Several prominent Australian fund managers are experiencing significant losses after marking down their holdings in Corporate Travel Management. This comes after the company’s shares were suspended from trading in August due to issues with its full-year audit. Corporate Travel Management provides travel management solutions to corporate clients, offering services such as booking flights, accommodations, and transportation. Last month, the company admitted to overcharging UK customers by at least £80 million, raising concerns among investors.
ECP Asset Management and Bennelong Australian Equity Partners are among the firms with substantial exposure to Corporate Travel. ECP’s ASX-listed Emerging Growth Fund, which held a 7.6 per cent stake, reported a 14.1 per cent loss in November. ECP manages over $3 billion in assets. Bennelong, holding Corporate Travel across multiple funds, faced a considerable impact on its returns, with its Australian equities fund declining by 9.3 per cent in November and 14.7 per cent over three months.

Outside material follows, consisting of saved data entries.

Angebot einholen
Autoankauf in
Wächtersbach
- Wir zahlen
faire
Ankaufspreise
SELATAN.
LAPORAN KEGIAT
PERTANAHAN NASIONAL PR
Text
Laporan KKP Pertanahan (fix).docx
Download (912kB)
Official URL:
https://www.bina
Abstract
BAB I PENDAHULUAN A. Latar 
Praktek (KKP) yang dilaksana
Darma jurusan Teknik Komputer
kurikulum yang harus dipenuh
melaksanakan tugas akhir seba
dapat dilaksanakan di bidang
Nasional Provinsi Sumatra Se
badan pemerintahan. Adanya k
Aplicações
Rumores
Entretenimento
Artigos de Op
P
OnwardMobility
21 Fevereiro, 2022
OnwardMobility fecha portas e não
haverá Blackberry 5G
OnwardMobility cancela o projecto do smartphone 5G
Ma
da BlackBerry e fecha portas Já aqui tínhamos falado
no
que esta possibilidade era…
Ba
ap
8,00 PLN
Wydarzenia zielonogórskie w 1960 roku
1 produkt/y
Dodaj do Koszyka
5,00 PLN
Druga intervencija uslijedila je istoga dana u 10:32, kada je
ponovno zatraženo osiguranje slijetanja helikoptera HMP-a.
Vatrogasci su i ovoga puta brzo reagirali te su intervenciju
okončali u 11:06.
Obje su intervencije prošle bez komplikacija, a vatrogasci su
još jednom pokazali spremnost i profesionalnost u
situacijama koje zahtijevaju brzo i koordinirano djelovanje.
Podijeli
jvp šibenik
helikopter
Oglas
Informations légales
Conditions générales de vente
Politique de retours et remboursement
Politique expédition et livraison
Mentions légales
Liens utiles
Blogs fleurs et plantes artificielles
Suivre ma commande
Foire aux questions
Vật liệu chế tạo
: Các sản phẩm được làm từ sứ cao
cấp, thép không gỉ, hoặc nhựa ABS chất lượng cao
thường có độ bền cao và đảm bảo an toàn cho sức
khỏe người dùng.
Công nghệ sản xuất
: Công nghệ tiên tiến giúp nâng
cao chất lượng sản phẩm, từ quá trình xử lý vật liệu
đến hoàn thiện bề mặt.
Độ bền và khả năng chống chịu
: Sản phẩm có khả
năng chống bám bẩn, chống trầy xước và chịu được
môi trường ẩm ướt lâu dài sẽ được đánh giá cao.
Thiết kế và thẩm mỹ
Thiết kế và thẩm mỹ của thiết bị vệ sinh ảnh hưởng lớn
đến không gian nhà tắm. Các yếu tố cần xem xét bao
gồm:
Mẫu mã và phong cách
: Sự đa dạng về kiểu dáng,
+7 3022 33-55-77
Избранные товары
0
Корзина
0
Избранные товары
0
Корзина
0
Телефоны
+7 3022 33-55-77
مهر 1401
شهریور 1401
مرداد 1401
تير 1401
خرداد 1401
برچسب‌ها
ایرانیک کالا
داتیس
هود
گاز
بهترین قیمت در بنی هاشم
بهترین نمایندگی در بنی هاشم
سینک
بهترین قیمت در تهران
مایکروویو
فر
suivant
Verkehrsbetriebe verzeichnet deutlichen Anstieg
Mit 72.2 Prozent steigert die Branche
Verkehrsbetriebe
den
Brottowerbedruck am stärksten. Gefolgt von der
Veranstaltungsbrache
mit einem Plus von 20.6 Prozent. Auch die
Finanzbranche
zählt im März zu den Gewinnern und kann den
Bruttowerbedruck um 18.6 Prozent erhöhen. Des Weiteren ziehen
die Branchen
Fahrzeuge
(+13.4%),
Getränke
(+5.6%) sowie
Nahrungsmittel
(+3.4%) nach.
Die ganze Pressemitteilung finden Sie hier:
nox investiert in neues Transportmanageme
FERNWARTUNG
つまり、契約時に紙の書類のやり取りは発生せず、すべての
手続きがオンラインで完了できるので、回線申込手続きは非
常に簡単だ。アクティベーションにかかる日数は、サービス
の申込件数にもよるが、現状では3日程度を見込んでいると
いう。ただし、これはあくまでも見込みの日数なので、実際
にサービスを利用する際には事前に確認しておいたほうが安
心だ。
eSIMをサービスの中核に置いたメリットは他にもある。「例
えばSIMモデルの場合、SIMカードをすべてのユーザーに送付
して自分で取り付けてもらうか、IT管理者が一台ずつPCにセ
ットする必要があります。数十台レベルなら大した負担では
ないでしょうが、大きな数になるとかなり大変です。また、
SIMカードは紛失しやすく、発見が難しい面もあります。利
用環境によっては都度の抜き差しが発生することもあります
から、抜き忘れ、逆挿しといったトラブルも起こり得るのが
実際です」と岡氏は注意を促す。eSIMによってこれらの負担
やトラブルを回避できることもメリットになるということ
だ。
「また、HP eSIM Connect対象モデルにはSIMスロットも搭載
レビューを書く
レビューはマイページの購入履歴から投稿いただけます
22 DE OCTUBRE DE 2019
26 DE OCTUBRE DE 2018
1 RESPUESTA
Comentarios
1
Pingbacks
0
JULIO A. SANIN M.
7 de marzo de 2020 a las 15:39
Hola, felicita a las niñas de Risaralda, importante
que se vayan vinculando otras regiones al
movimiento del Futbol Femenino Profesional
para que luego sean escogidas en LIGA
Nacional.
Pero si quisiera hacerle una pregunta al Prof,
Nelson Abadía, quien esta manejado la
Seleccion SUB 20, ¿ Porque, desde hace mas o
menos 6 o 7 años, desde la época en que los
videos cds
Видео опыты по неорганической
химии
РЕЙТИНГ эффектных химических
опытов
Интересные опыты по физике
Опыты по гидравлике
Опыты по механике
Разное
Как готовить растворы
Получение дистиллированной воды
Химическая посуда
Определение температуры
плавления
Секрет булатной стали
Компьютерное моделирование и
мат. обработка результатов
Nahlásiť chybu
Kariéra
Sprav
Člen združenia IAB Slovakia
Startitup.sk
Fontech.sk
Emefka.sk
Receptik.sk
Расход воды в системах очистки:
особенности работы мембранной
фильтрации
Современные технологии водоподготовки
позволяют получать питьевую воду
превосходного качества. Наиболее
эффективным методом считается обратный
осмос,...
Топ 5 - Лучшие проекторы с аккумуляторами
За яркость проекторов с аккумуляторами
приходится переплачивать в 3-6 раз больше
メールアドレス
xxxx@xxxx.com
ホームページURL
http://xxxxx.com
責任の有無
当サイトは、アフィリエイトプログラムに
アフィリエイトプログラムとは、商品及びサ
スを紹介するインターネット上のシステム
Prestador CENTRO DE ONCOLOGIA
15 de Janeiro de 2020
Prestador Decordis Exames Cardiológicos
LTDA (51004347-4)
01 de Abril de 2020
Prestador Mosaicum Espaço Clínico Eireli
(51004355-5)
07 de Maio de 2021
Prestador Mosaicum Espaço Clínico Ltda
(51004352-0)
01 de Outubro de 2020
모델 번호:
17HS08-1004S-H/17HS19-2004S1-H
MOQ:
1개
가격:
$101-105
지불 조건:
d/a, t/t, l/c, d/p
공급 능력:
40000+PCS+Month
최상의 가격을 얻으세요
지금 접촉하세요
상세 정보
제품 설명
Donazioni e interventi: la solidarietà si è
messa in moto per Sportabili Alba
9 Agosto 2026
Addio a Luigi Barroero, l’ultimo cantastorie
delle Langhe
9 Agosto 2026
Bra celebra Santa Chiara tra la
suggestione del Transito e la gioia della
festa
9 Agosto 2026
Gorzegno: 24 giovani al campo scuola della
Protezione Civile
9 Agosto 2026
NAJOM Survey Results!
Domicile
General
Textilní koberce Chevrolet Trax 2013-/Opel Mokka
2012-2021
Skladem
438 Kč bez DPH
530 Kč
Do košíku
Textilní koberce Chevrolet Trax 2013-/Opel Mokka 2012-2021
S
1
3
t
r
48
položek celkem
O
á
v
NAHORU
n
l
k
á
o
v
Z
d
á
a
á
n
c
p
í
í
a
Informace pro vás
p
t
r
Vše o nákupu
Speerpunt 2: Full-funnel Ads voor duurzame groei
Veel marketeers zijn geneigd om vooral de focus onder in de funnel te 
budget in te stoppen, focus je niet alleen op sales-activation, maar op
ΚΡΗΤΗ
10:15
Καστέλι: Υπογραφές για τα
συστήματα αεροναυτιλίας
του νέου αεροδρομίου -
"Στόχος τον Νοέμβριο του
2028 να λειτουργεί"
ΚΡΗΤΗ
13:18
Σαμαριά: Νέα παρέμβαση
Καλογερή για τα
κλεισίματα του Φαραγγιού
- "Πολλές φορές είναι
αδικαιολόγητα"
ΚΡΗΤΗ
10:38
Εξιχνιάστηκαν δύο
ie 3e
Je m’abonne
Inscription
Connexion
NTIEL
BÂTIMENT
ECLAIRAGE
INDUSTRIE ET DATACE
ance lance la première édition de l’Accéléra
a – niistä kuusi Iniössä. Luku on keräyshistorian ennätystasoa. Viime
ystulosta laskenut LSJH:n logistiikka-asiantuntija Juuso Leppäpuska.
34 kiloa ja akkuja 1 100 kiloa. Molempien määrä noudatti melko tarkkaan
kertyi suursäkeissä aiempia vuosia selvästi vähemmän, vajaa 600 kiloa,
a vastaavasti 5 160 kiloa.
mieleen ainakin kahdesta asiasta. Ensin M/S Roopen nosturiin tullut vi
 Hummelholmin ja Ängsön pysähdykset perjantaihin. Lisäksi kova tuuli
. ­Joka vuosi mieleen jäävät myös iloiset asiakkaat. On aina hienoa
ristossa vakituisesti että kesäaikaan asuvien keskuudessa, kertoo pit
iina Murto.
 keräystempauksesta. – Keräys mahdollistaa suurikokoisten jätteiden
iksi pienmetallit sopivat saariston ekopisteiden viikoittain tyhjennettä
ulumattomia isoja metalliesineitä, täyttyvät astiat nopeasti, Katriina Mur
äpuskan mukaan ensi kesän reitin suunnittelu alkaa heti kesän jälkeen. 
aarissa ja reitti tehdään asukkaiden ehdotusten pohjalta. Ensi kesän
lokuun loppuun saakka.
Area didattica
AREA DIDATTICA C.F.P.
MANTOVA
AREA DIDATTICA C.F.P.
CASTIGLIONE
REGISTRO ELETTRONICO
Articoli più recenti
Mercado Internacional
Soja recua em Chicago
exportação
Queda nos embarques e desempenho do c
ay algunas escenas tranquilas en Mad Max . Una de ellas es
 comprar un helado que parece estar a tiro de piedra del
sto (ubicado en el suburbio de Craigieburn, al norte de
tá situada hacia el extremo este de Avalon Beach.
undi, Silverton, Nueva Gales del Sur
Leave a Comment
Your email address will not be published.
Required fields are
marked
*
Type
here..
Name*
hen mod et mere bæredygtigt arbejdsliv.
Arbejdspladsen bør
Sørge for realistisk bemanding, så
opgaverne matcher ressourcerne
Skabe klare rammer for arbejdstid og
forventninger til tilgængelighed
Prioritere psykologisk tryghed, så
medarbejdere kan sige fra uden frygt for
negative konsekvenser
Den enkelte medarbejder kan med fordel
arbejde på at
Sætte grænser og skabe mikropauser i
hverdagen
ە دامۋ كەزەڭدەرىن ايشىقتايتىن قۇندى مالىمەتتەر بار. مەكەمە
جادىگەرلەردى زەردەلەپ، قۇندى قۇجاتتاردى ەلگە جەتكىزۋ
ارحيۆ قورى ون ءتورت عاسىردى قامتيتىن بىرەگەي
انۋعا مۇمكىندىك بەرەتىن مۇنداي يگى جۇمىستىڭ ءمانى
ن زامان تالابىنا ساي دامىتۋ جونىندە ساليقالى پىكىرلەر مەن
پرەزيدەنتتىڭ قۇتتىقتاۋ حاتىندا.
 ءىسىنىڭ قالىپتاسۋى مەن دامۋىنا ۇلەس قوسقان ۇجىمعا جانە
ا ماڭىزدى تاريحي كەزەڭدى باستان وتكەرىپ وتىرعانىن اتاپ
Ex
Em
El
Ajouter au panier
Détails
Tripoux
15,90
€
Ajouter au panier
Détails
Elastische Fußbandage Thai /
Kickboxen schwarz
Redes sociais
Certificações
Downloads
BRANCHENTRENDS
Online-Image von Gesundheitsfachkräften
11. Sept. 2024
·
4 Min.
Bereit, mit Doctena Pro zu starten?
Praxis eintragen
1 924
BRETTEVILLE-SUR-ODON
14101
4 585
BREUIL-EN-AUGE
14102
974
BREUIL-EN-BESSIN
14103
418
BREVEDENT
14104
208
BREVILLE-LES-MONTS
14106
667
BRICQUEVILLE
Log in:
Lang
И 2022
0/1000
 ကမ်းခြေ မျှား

Other shareholders, including Forager Funds Management and Wilson Asset Management, have also reduced the value of their Corporate Travel positions by 50 per cent. While some funds with long positions are struggling, hedge funds with short positions, such as Totus Capital, have profited from the situation. Totus Capital’s Alpha Fund gained 8 per cent in November, driven by its short position in Corporate Travel.
QVG Capital also hinted at potential future benefits from a short position in a travel company, widely believed to be Corporate Travel. Despite this, QVG’s Long Short Fund fell 4.8 per cent in November due to a pullback in small-cap shares. The troubles at Corporate Travel Management highlight the risks faced by fund managers in navigating volatile market conditions and company-specific challenges.